Contrairement à l’idée répandue et selon laquelle le ministère de la Culture est le parent pauvre de tous les ministères, l’on peut se rendre compte, à l’analyse, qu’il n’en est rien. En tout cas, si l’on en croit le rapport d’audit sur la gestion financière et comptable de ce ministère pour l’Autorité supérieure de contrôle d’Etat et de lutte contre la corruption (ASCE/LC), les vaches ne sont pas si maigres qu’on voudrait le faire croire dans ce ministère. La vérité est que l’argent destiné à la promotion de la culture est géré selon les règles des républiques bananières. Et cela est observable surtout dans la manière dont les fonds sont accordés aux acteurs du domaine. Il y a d’abord le fait que les soutiens accordés à des acteurs culturels, l’ont été « sans base légale ». Ce constat n’est pas de nous.

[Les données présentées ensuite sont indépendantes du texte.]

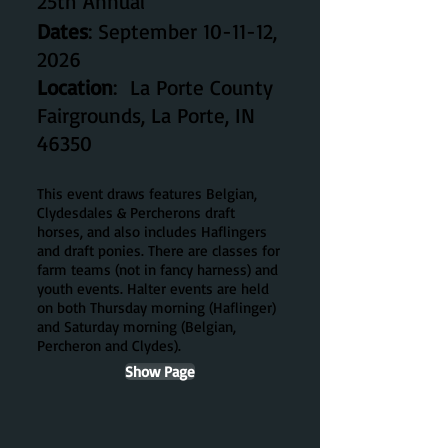
25th
Ann
ual
Dates
: September 10-11-12,
2026
Location
: La Porte County
Fairgrounds, La Porte, IN
46350
This event draws
features
Belgian,
Clydesdales & Percherons draft
horses, and also includes Haflingers
and draft ponies. There are classes for
farm teams (not in fancy harness) and
youth events. Halter events are held
on both Thursday morning (Haflinger)
and Saturday morning (Belgian,
Percheron and Clydes).
Show Page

Il a été établi par le chef du service de l’exécution budgétaire et comptable et du directeur de l’administration et des finances de la structure. Et sur cette base illégale, des sommes substantielles ont été distribuées à une foultitude de personnes. Et l’on peut mettre sa main au feu que cette débauche de sous, a servi plus à autre chose qu’à la promotion de la culture. Quand on fait le point des allocations qui ont été injectées dans ce sens, cela tourne autour de quatre cent quarante millions (440 000 000) de F CFA. Pour un pays comme le Burkina Faso, cette somme n’est pas négligeable. Le deuxième reproche qui peut être fait à cette façon de faire est que les médias culturels ont été les grands oubliés. En effet, quand on fait le point des bénéficiaires de ces soutiens à la Gondwana, il n’y a point de médias culturels. Or, seul Dieu sait ce que ces derniers font dans le sens de la promotion de la culture dans le pays.

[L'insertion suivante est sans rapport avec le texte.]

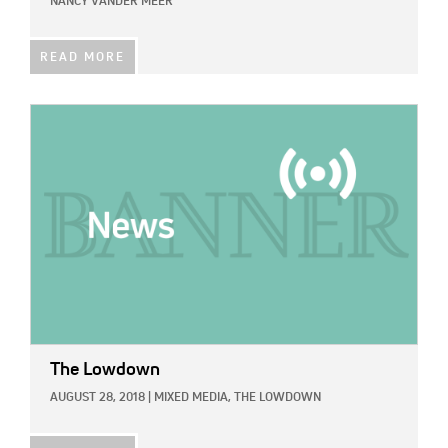
NANCY VANDER MEER
READ MORE
IMAGE:
The Lowdown
AUGUST 28, 2018
|
MIXED MEDIA,
THE LOWDOWN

Il ne serait pas superflu de mettre en place un conseil d’administration digne de ce nom

Le moins que l’on puisse dire est qu’ils font pratiquement œuvre de sacerdoce. Et à force de sacrifices, il y en a qui ont été obligés de mettre la clé sous le paillasson. Pendant ce temps, le ministère qui est censé les appuyer leur tourne le dos, en optant consciemment de distribuer l’argent du contribuable à des individus. Cette démarche est une curieuse méthode de promotion de la culture. Mais l’on peut comprendre pourquoi quand on donne de l’argent public à des individus, il n’y a pas de trace. Et en plus, ces derniers ne se sentent pas liés par un quelconque devoir de rendre compte. De ce point de vue, le terrain est balisé pour une utilisation des fonds publics à des fins gabégiques et mafieuses. Dès lors, ceux qui sont chargés de distribuer cette manne à des coquins, peuvent en profiter pour beurrer leurs épinards. Malgré ce soutient indu à ces individus sous le couvert de la promotion de la culture, ces derniers s’adressent très souvent à ces médias culturels, parias de la République, pour se rendre visibles. Franchement, c’est à ne rien y comprendre. Et cette pratique absurde de l’Etat n’a pas commencé aujourd’hui. Elle est en vigueur depuis toujours. Il se pose alors la nécessité impérieuse de repenser les choses, si l’on veut véritablement tirer la culture du pays vers le haut. Dans cette perspective, il faut d’abord édicter les règles républicaines et transparentes de la gestion des fonds culturels. Et la meilleure manière de le faire est de donner la priorité aux structures qui ont fait de la promotion de la culture, leur credo. A cet effet, il ne serait pas superflu de mettre en place un conseil d’administration digne de ce nom, pour prendre les grandes décisions qui s’imposent. Les ministres qui sont par définition des hommes politiques, donc partisans, ne devraient pas être l’Alpha et l’Omega de ces fonds. Cette suggestion peut contribuer à faire grandir la culture. Mais tout cela relève d’une volonté politique et dans un contexte marqué pour la prédation des fonds publics au moyen très souvent de la politique des copains et des copines, l’on peut se poser la question de savoir si cette proposition est la bienvenue.